What is expected>
For the records that follow, say how many lines have the word "我的考试" in them. Write the number and nothing more.

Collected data
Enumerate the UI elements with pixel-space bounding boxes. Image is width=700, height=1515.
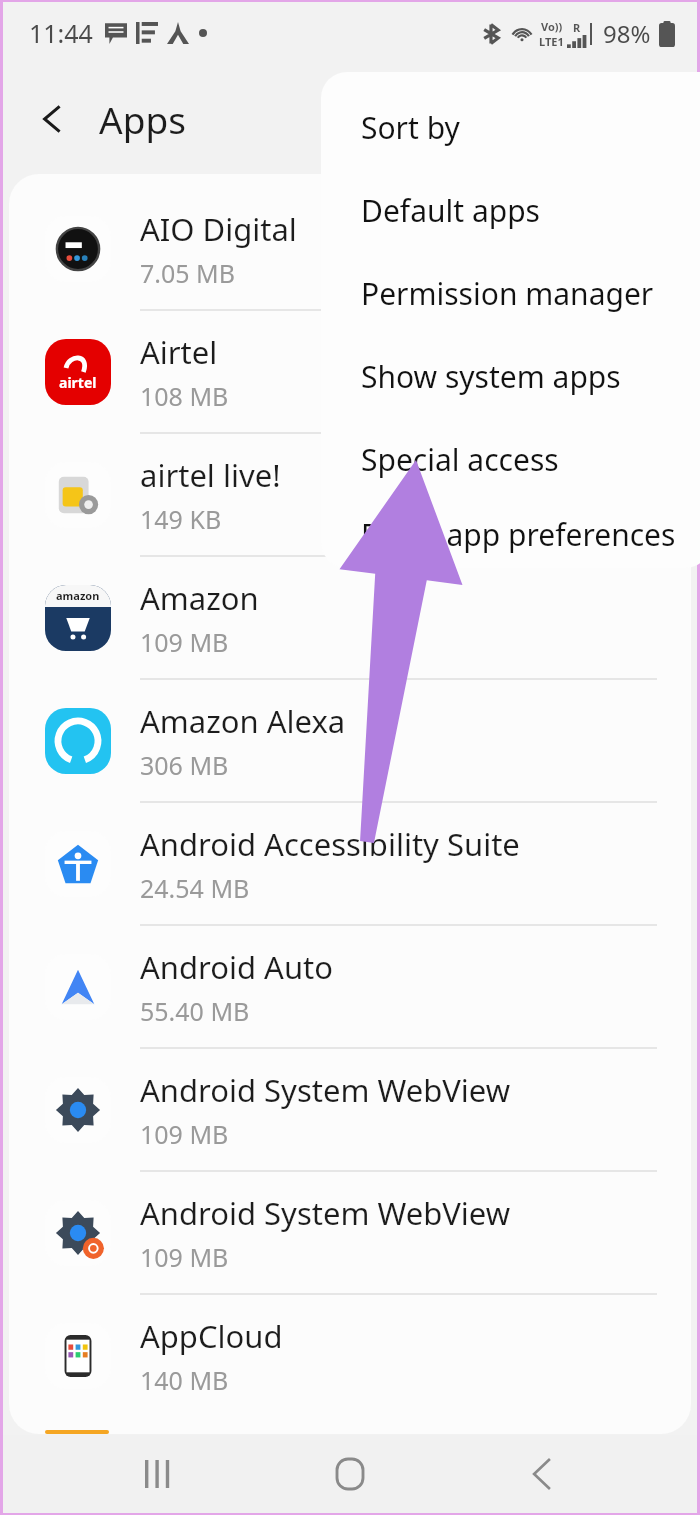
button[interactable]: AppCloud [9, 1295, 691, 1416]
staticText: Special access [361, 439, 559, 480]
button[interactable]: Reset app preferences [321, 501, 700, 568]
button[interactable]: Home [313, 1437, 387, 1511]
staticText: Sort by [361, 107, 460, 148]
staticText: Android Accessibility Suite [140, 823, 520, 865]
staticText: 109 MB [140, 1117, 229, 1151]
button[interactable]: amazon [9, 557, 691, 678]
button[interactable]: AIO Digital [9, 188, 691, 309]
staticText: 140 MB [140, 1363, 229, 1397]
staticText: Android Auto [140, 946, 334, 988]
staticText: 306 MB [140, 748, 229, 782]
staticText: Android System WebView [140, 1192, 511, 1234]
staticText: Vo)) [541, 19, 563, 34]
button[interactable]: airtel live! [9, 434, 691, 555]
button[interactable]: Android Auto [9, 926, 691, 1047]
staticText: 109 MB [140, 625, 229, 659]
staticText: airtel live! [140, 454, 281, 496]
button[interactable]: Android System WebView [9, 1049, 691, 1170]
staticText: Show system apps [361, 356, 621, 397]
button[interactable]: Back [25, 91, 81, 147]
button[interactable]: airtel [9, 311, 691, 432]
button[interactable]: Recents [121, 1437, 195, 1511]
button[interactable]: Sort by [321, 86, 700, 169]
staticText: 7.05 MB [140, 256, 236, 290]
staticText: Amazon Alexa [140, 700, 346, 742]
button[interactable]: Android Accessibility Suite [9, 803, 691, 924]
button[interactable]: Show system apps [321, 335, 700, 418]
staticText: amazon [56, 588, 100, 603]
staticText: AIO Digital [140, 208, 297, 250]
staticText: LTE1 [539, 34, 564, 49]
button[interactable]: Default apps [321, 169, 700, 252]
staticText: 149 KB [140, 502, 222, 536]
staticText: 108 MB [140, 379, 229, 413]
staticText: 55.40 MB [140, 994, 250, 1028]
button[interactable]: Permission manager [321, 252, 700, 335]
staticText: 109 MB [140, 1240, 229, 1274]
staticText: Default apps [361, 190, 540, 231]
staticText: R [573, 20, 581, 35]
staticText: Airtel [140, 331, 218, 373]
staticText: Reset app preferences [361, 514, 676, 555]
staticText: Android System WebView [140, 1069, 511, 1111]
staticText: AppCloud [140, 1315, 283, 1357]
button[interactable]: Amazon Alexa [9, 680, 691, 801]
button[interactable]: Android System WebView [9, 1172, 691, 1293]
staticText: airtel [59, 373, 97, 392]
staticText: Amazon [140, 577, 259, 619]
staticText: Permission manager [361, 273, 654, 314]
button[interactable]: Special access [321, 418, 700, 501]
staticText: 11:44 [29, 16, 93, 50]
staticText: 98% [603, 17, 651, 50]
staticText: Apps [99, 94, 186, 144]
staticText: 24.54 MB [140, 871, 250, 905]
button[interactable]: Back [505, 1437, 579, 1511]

==

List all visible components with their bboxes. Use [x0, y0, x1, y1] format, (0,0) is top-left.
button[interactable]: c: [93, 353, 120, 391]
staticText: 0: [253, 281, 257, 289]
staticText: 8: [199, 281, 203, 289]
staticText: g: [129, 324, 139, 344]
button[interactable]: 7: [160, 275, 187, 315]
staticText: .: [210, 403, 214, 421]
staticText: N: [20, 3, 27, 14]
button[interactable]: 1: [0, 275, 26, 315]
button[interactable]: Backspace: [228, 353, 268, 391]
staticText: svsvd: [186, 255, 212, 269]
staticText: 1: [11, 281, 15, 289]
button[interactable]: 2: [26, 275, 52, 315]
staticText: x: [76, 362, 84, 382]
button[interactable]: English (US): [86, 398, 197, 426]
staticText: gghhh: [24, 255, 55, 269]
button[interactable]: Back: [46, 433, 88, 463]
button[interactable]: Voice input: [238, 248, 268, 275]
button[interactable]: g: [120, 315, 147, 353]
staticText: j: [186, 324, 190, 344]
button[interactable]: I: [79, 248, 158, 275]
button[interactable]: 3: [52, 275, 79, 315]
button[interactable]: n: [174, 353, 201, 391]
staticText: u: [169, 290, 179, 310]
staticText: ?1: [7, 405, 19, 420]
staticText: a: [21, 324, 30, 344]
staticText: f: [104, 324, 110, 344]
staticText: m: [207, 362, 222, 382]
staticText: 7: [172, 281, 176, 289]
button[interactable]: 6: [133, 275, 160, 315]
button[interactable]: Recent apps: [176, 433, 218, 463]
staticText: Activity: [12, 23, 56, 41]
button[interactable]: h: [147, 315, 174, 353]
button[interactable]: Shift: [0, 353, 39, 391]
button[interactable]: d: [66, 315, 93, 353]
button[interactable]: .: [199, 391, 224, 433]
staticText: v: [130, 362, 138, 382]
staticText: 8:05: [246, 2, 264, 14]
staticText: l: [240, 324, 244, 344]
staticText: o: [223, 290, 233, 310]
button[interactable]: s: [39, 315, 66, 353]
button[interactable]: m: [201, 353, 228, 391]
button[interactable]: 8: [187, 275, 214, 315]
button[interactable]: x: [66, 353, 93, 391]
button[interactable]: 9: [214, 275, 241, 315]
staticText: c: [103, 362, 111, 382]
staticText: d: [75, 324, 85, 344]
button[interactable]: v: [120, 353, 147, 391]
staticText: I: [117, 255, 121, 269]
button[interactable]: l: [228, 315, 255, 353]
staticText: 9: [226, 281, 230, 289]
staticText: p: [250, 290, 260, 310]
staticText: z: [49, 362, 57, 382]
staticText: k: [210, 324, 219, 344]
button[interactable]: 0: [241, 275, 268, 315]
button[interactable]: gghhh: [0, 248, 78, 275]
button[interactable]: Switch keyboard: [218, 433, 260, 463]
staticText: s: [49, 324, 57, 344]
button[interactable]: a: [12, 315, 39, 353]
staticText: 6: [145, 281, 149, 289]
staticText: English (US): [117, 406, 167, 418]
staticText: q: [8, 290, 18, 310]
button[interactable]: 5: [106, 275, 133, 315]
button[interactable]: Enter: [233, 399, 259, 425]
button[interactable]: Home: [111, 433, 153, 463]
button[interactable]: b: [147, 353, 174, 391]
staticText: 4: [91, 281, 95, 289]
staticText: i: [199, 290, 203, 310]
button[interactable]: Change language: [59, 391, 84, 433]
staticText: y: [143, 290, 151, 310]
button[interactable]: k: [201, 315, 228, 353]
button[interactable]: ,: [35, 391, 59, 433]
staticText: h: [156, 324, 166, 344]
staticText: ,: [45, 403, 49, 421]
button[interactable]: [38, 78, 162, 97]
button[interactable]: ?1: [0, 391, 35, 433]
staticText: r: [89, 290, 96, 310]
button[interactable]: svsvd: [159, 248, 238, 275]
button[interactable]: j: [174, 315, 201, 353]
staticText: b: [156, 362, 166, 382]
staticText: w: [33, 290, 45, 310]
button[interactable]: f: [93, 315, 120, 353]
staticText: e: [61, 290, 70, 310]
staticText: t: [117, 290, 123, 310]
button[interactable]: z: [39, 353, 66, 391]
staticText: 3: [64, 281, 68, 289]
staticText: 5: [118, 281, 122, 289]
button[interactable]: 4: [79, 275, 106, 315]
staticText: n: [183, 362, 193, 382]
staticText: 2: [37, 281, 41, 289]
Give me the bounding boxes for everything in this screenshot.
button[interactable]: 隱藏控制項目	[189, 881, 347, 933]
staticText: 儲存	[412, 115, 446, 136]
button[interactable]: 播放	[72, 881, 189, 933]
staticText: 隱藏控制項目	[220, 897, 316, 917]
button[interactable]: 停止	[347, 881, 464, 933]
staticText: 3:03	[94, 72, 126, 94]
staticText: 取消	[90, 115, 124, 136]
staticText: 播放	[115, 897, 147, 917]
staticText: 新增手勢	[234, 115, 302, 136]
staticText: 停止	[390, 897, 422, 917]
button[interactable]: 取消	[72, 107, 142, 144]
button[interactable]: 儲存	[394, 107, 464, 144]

==

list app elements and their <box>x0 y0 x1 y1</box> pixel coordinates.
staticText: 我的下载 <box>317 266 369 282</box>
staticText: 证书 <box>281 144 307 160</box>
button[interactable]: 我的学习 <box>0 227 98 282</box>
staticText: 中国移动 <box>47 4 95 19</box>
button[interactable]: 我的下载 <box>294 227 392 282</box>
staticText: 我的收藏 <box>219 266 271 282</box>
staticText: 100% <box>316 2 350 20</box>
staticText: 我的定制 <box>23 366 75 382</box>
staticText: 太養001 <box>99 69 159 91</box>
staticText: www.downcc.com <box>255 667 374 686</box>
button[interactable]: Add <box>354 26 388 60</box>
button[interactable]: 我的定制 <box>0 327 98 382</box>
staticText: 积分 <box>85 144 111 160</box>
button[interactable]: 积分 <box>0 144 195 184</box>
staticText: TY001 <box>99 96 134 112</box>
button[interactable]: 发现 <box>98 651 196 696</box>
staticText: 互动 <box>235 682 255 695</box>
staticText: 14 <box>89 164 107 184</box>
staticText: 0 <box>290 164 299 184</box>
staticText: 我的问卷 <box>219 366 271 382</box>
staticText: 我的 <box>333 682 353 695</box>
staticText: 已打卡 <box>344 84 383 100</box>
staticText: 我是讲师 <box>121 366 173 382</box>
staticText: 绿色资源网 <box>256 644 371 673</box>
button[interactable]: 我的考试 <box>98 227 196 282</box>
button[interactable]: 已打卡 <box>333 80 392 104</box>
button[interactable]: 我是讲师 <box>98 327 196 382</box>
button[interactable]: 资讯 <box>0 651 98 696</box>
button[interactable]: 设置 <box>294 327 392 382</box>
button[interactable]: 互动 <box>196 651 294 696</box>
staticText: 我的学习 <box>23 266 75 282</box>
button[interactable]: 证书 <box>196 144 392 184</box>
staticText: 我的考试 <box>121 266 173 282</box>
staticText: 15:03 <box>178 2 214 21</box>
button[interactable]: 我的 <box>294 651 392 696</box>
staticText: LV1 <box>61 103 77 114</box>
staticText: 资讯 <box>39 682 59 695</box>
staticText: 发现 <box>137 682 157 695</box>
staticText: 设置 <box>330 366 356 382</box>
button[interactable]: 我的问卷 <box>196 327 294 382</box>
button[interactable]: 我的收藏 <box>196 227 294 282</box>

Response area>
2